Aurora police apologize after Black children were detained, handcuffed in stolen car mixup

AURORA — Aurora police apologized after a group of Black girls were detained and at least two handcuffed during a weekend investigation of a stolen car. Officers later determined that the vehicle they were seeking had the same license plate number but was from out of state.

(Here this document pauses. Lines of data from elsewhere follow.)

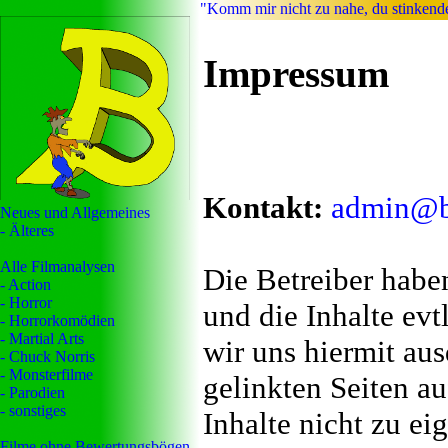
"Komm mir nicht zu nahe, du stinkend
Impressum
Kontakt:
admin@b
Neues und Allgemeines
- Älteres
Alle Filmanalysen
Die Betreiber haben
- Action
- Horror
und die Inhalte evt
- Horrorkomödien
- Martial Arts
wir uns hiermit aus
- Chuck Norris
- Monsterfilme
gelinkten Seiten a
- Parodien
- sonstiges
Inhalte nicht zu eig
Filme ohne Bewertungsbögen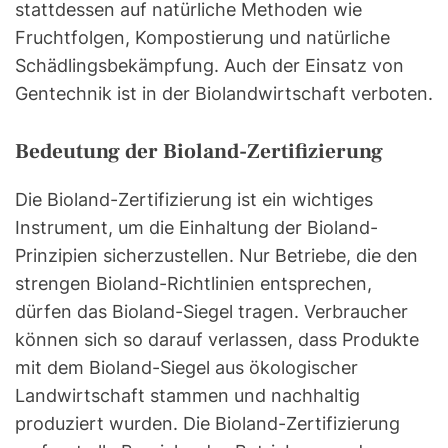
stattdessen auf natürliche Methoden wie
Fruchtfolgen, Kompostierung und natürliche
Schädlingsbekämpfung. Auch der Einsatz von
Gentechnik ist in der Biolandwirtschaft verboten.
Bedeutung der Bioland-Zertifizierung
Die Bioland-Zertifizierung ist ein wichtiges
Instrument, um die Einhaltung der Bioland-
Prinzipien sicherzustellen. Nur Betriebe, die den
strengen Bioland-Richtlinien entsprechen,
dürfen das Bioland-Siegel tragen. Verbraucher
können sich so darauf verlassen, dass Produkte
mit dem Bioland-Siegel aus ökologischer
Landwirtschaft stammen und nachhaltig
produziert wurden. Die Bioland-Zertifizierung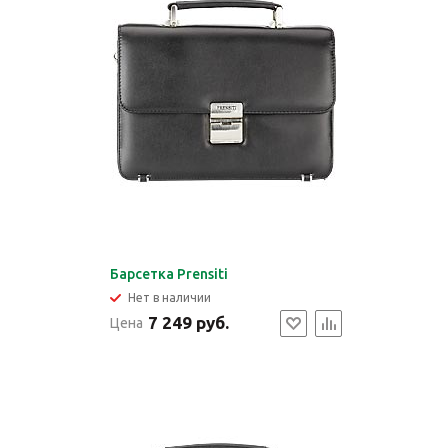
Барсетка Prensiti
Нет в наличии
7 249 руб.
Цена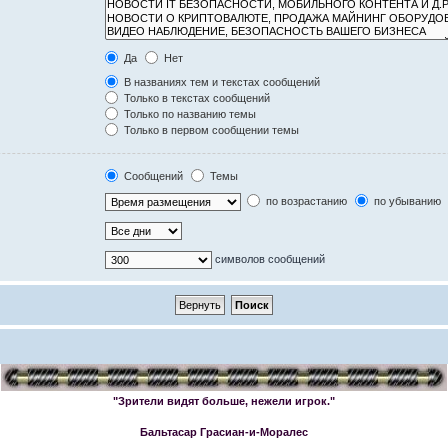
Да
Нет
В названиях тем и текстах сообщений
Только в текстах сообщений
Только по названию темы
Только в первом сообщении темы
Сообщений
Темы
по возрастанию
по убыванию
символов сообщений
"Зрители видят больше, нежели игрок."
Бальтасар Грасиан-и-Моралес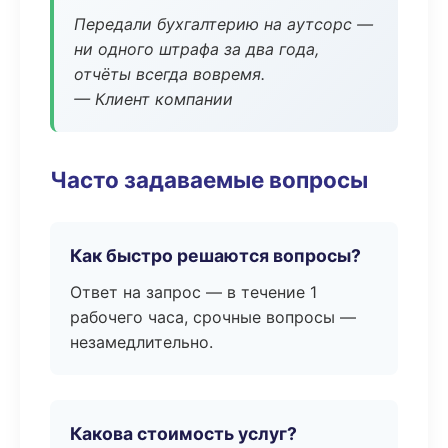
Передали бухгалтерию на аутсорс —
ни одного штрафа за два года,
отчёты всегда вовремя.
— Клиент компании
Часто задаваемые вопросы
Как быстро решаются вопросы?
Ответ на запрос — в течение 1
рабочего часа, срочные вопросы —
незамедлительно.
Какова стоимость услуг?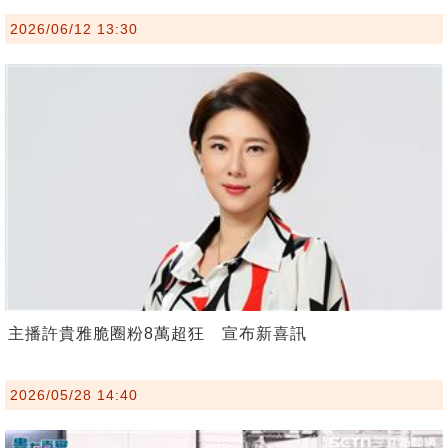
2026/06/12 13:30
主播許貴雅脆圈粉8萬超狂 宣布新喜訊
2026/05/28 14:40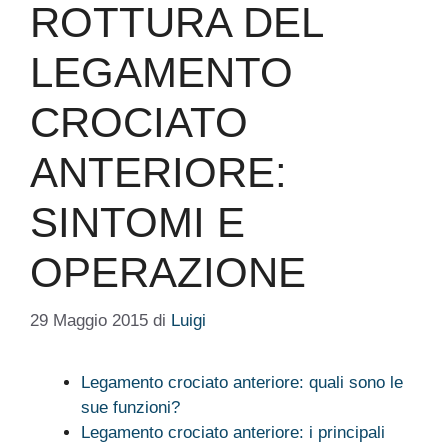
ROTTURA DEL
LEGAMENTO
CROCIATO
ANTERIORE:
SINTOMI E
OPERAZIONE
29 Maggio 2015
di
Luigi
Legamento crociato anteriore: quali sono le
sue funzioni?
Legamento crociato anteriore: i principali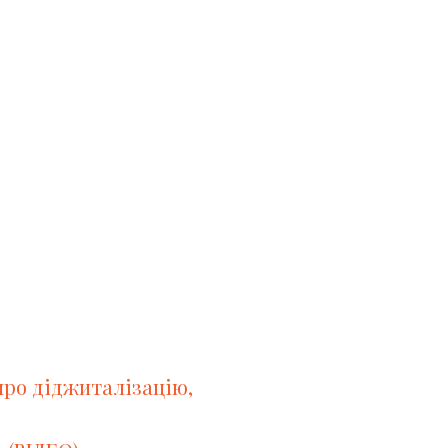
про діджиталізацію,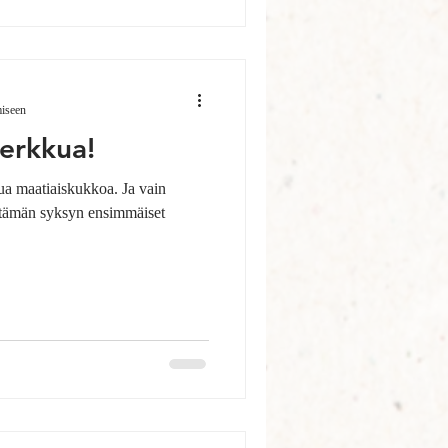
miseen
erkkua!
tua maatiaiskukkoa. Ja vain
 tämän syksyn ensimmäiset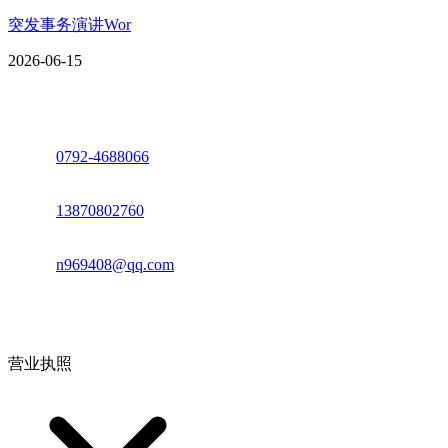
突发事务演讲Wor
2026-06-15
座机：
0792-4688066
电话：
13870802760
邮箱：
n969408@qq.com
地址：江西省德安县高新技术产业园(宝塔工业园)高新路93号
营业执照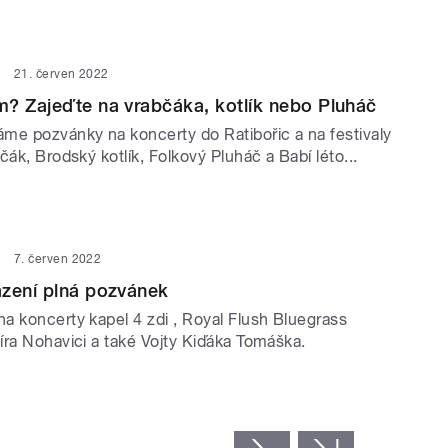
21. červen 2022
? Zajeďte na vrabčáka, kotlík nebo Pluháč
me pozvánky na koncerty do Ratibořic a na festivaly
čák, Brodský kotlík, Folkový Pluháč a Babí léto...
7. červen 2022
azení plná pozvánek
a koncerty kapel 4 zdi , Royal Flush Bluegrass
íra Nohavici a také Vojty Kiďáka Tomáška.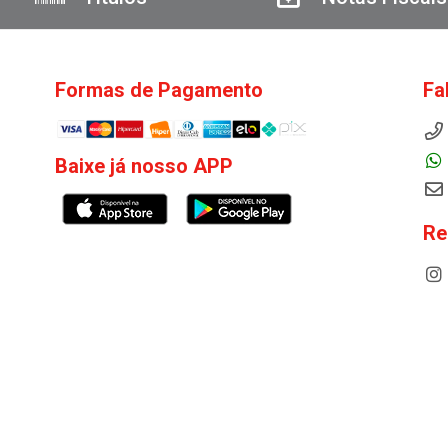
Formas de Pagamento
Fa
Baixe já nosso APP
Re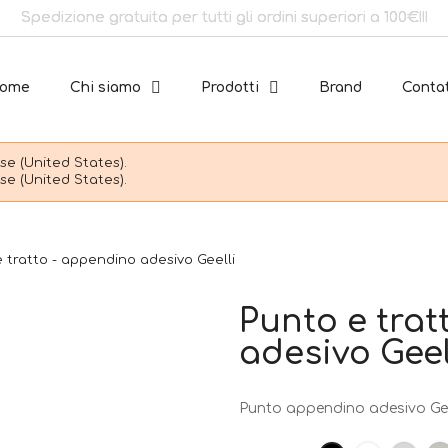
Spedizione gratuita per tutti gli ordini superiori a 100€!!!
ome
Chi siamo
Prodotti
Brand
Contat
e (United States).
e (United States).
 tratto - appendino adesivo Geelli
Punto e trat
adesivo Geel
Punto appendino adesivo Gee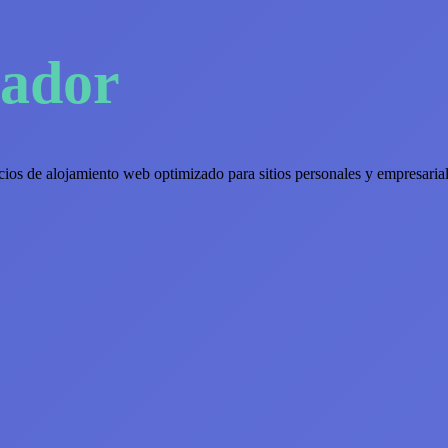
uador
cios de alojamiento web optimizado para sitios personales y empresaria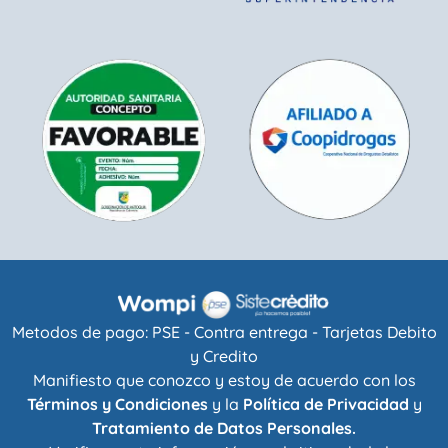
Metodos de pago: PSE - Contra entrega - Tarjetas Debito
y Credito
Manifiesto que conozco y estoy de acuerdo con los
Términos y Condiciones
y la
Política de Privacidad
y
Tratamiento de Datos Personales.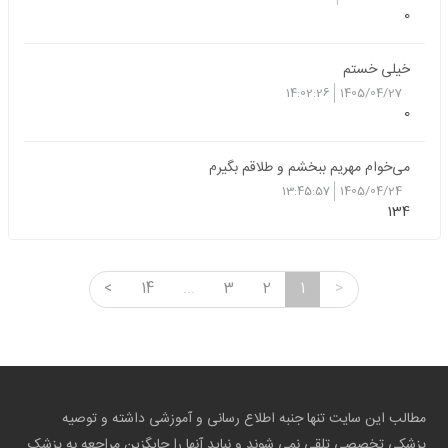
0
خیلی خستم
14:02:26
1405/04/27
0
می‌خوام مهریم ببخشم و طلاقم بگیرم
13:45:57
1405/04/24
134
<
14
...
3
2
1
>
مطالب این سایت تنها جنبه اطلاع رسانی و آموزشی داشته و توصیه
پزشکی تخصصی تلقی نمی شوند و نباید آنها را جایگزین مراجعه به پزشک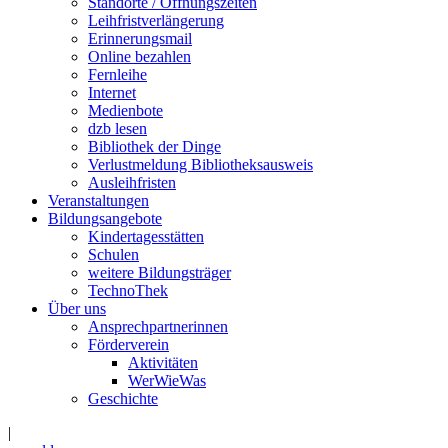
Standorte / Öffnungszeiten
Leihfristverlängerung
Erinnerungsmail
Online bezahlen
Fernleihe
Internet
Medienbote
dzb lesen
Bibliothek der Dinge
Verlustmeldung Bibliotheksausweis
Ausleihfristen
Veranstaltungen
Bildungsangebote
Kindertagesstätten
Schulen
weitere Bildungsträger
TechnoThek
Über uns
Ansprechpartnerinnen
Förderverein
Aktivitäten
WerWieWas
Geschichte
|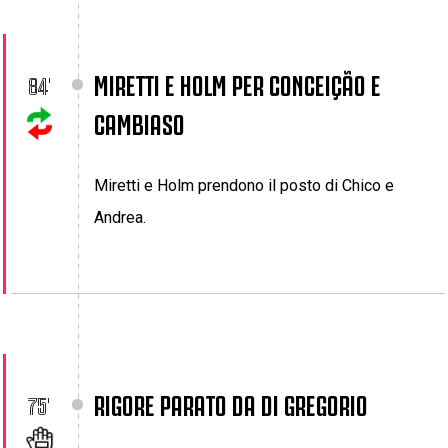
MIRETTI E HOLM PER CONCEIÇÃO E 
84'
CAMBIASO
Miretti e Holm prendono il posto di Chico e
Andrea.
RIGORE PARATO DA DI GREGORIO
75'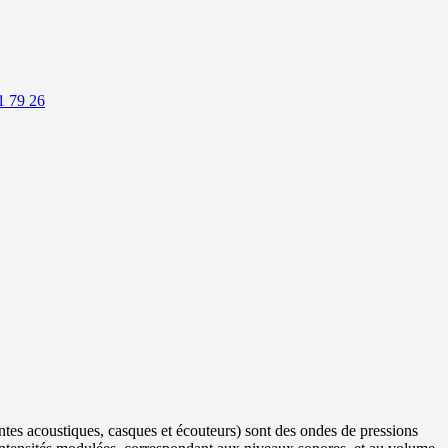
1 79 26
eintes acoustiques, casques et écouteurs) sont des ondes de pressions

A video taken Sunday by a bystander shows the children, ranging in age from 6 to 17 years old, in a parking lot in Aurora, where there have recently been protests over the death of a 23-year-old Black man, Elijah McClain, who was stopped by police last year, KUSA-TV reported.

The video shows the 17-year-old and 12-year-old lying on their stomachs with their hands cuffed behind their backs and a 14-year-old girl lying next to the 6-year-old, also on their stomachs, in a parking lot next to the car. They can be heard crying and screaming as officers stand with their back to the camera. A woman on the other side of the car is shown being led away in handcuffs.

An officer eventually helps the handcuffed 17-year-old and 12-year-old sit up but leaves them sitting with their hands behind their backs.

Police then determined they had stopped the wrong car. It had Colorado license plates but a motorcycle with the same license plate number from Montana was the vehicle that had been reported as stolen on Sunday.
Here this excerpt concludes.